Former boxing champion Floyd Mayweather and music producer DJ Khaled have become entangled in an alleged multi-million dollar cryptocurrency scam.
Both Mayweather and Khaled were involved in the promotion of Centra Tech's 2017 "initial coin offering" (ICO), whereby funds are raised through the sale of cryptocurrency tokens.
Two of the founders of Centra Tech – Sam Sharma and Robert Farkas – were later arrested over charges relating to securities fraud and wire fraud and a class action lawsuit was brought against them.
According to the ICO, Centra Tech had partnered with Visa and Mastercard in order to issue a debit card for cryptocurrencies – a claim denied by Visa.
A civil suit filed by the US Securities Exchange Commission (SEC) stated that the ICO was promoted by "touting nonexistent relationships between Centra and well-known financial institutions," thus misleading investors.
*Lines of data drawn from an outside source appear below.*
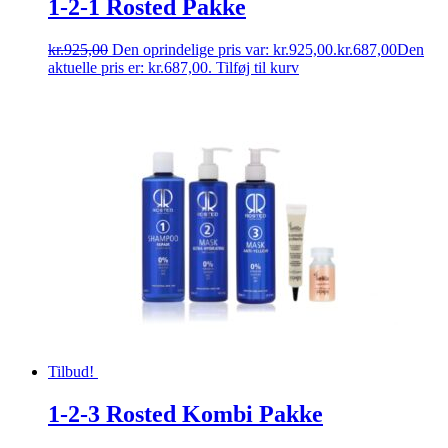
1-2-1 Rosted Pakke
kr.
925,00
Den oprindelige pris var: kr.925,00.
kr.
687,00
Den
aktuelle pris er: kr.687,00.
Tilføj til kurv
Tilbud!
1-2-3 Rosted Kombi Pakke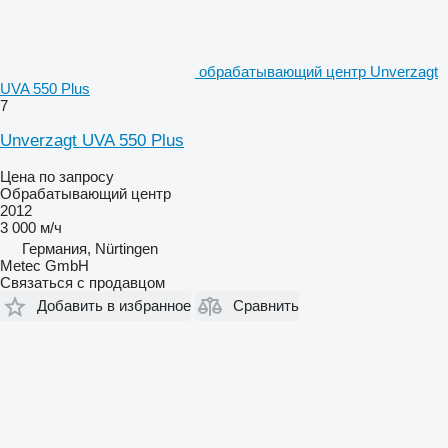
обрабатывающий центр Unverzagt
UVA 550 Plus
7
Unverzagt UVA 550 Plus
Цена по запросу
Обрабатывающий центр
2012
3 000 м/ч
Германия, Nürtingen
Metec GmbH
Связаться с продавцом
Добавить в избранное
Сравнить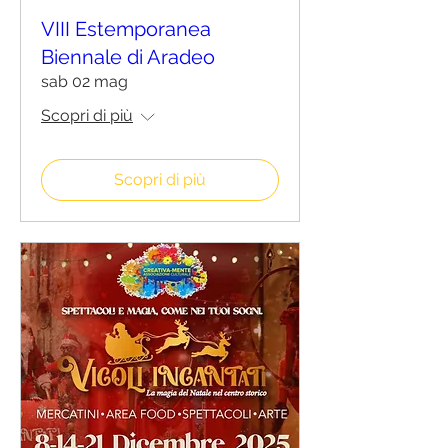
VIII Estemporanea
Biennale di Aradeo
sab 02 mag
Scopri di più
Scopri di più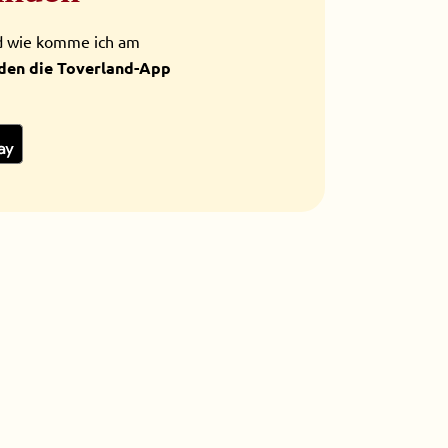
nd wie komme ich am
den die Toverland-App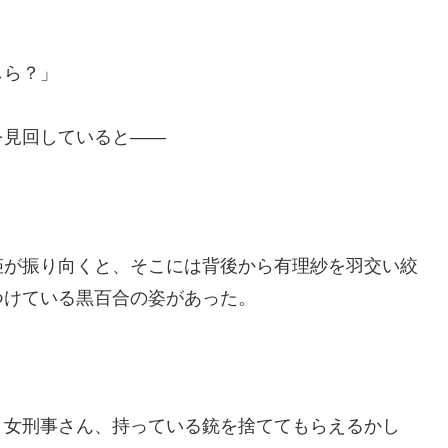
しら？」
を見回していると――
姫が振り向くと、そこには背後から有理紗を羽交い絞
つけている黒百合の姿があった。
。女刑事さん、持っている銃を捨ててもらえるかし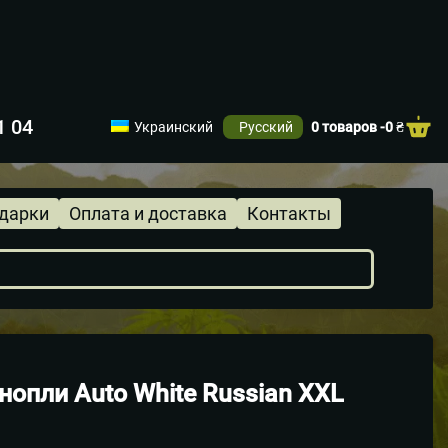
1 04
Украинский
Русский
0 товаров -
0
₴
одарки
Оплата и доставка
Контакты
нопли Auto White Russian XXL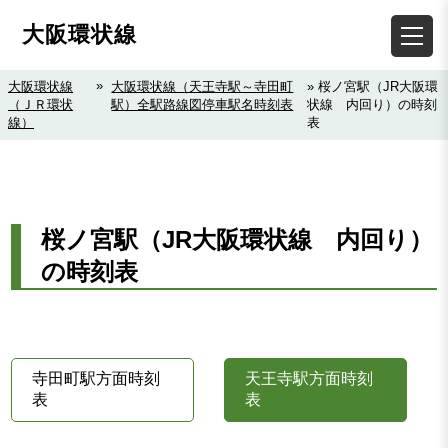
大阪環状線
»
大阪環状線
大阪環状線（天王寺駅～寺田町
» 桜ノ宮駅（JR大阪環
（ＪＲ環状
駅）全駅路線図停車駅名時刻表
状線 内回り）の時刻
線）
表
桜ノ宮駅（JR大阪環状線 内回り）
の時刻表
寺田町駅方面時刻
天王寺駅方面時刻
表
表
In an interview on the Neocash Radio podcast in August 2017, Sharma claimed: "Internationally we currently have our license with Mastercard to service international clients, domestically we have a Visa partnership, so we're able to issue Visa cards domestically."
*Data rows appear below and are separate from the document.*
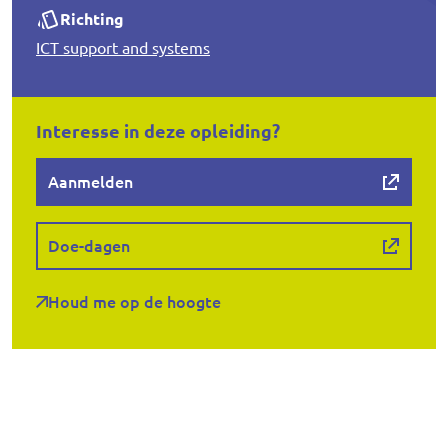
Richting
ICT support and systems
Interesse in deze opleiding?
Aanmelden
Doe-dagen
Houd me op de hoogte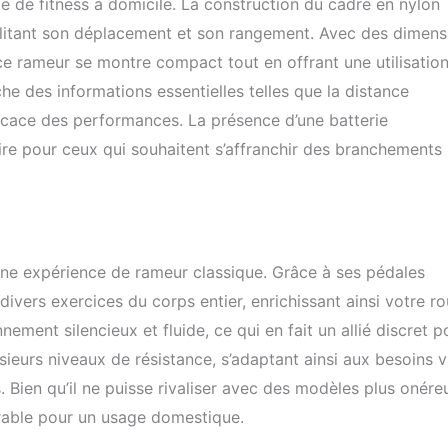
 de fitness à domicile. La construction du cadre en nylon
 des exercices supplémentaires tels que des curls, des rangées
ngées pliées, des élévations avant, des rétrécissements, des
cilitant son déplacement et son rangement. Avec des dimens
ceps, des presses d'épaule debout et plus encore.
e rameur se montre compact tout en offrant une utilisatio
che des informations essentielles telles que la distance
ficace des performances. La présence d’une batterie
ire pour ceux qui souhaitent s’affranchir des branchements
 une expérience de rameur classique. Grâce à ses pédales
divers exercices du corps entier, enrichissant ainsi votre ro
nement silencieux et fluide, ce qui en fait un allié discret p
ieurs niveaux de résistance, s’adaptant ainsi aux besoins v
s. Bien qu’il ne puisse rivaliser avec des modèles plus onére
orable pour un usage domestique.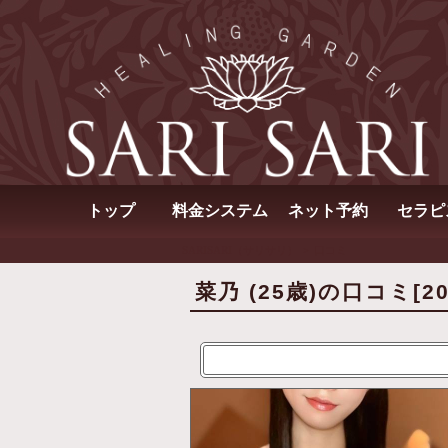
トップ
料金システム
ネット予約
セラピ
SARISARI（サリサリ）
口コミ
菜乃 (25歳)の口コミ[202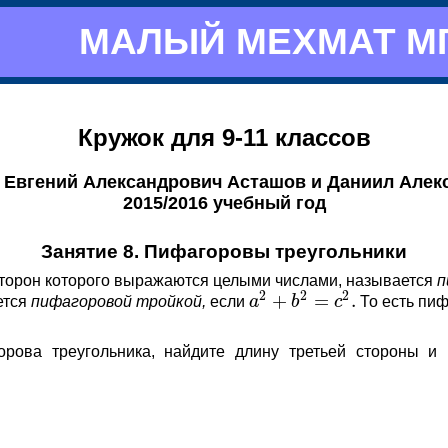
МАЛЫЙ МЕХМАТ М
Кружок для 9-11 классов
 Евгений Александрович Асташов и Даниил Алек
2015/2016 учебный год
Занятие 8. Пифагоровы треугольники
сторон которого выражаются целыми числами, называется
п
2
2
2
+
=
.
ется
пифагоровой тройкой,
если
a
b
c
То есть пиф
a
2
+
b
2
=
c
2
.
рова треугольника, найдите длину третьей стороны и 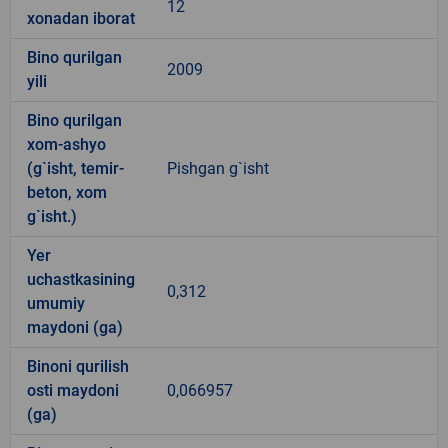
12
xonadan iborat
Bino qurilgan
2009
yili
Bino qurilgan
xom-ashyo
(g`isht, temir-
Pishgan g`isht
beton, xom
g`isht.)
Yer
uchastkasining
0,312
umumiy
maydoni (ga)
Binoni qurilish
osti maydoni
0,066957
(ga)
Two months later, Visa issued a cease-and-desist against Centra from making any reference to Visa in its promotional materials. A spokesperson for Centra Tech was not available for comment at the time of writing.
The SEC filing stated: "Both Sharma and Farkas were aware, were reckless in not knowing, or were negligent in not knowing that Centra had no relationship with Visa or Mastercard at the time of the Centra ICO."
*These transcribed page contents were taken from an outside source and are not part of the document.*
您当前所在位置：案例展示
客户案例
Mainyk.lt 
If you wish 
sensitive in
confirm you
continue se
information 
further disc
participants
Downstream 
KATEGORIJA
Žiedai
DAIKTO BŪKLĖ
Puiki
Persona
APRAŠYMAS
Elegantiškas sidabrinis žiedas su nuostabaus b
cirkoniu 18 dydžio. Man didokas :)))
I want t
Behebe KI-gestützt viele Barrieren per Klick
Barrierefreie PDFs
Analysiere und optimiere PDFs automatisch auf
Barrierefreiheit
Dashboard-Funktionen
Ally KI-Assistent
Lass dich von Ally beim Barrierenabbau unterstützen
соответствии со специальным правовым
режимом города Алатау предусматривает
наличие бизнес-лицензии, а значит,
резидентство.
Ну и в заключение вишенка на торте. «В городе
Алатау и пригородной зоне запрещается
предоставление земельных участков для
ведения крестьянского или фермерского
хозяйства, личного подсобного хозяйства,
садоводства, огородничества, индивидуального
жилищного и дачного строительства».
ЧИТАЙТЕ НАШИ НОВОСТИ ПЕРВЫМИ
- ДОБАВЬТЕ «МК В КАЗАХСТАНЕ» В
Within six hours of launching its initial coin offering on 2 August, 2017, the company announced that 2,500 people had contributed 113,924 units of the ethereum cryptocurrency ether. At the time this was the equivalent of around $25 million.
Mayweather promoted the project on Twitter and Instagram, telling his 8 million followers on Twitter in September 2017: "Centra's ICO starts in a few hours. Get yours before they sell out, I got mine."
A Facebook post that has since been deleted stated: "As usual I'm going to win big with this one!"
Mayweather's involvement with other ICOs led him to call himself "Floyd 'Crypto' Mayweather" on his social media channels, a play on his nickname Floyd 'Money' Mayweather.
In a since-deleted post to his 12 million Instagram followers, DJ Khaled described the project as a "game changer."
Representatives of Mayweather and Khaled have been contacted for comment.